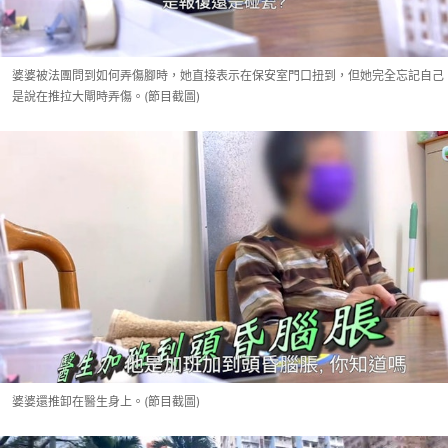
婆婆被法團問到如何弄傷腳時，她直接表示在保安室門口扭到，但她完全忘記自己
是說在推拉大閘時弄傷。(節目截圖)
婆婆還推卸在醫生身上。(節目截圖)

• [WORK ORDER] Text only, please: give the listing again word for word with no images.

• [SOLUTION BELOW]
婆婆被法團問到如何弄傷腳時，她直接表示在保安室門口扭到，但她完全忘記自己
是說在推拉大閘時弄傷。(節目截圖)
婆婆還推卸在醫生身上。(節目截圖)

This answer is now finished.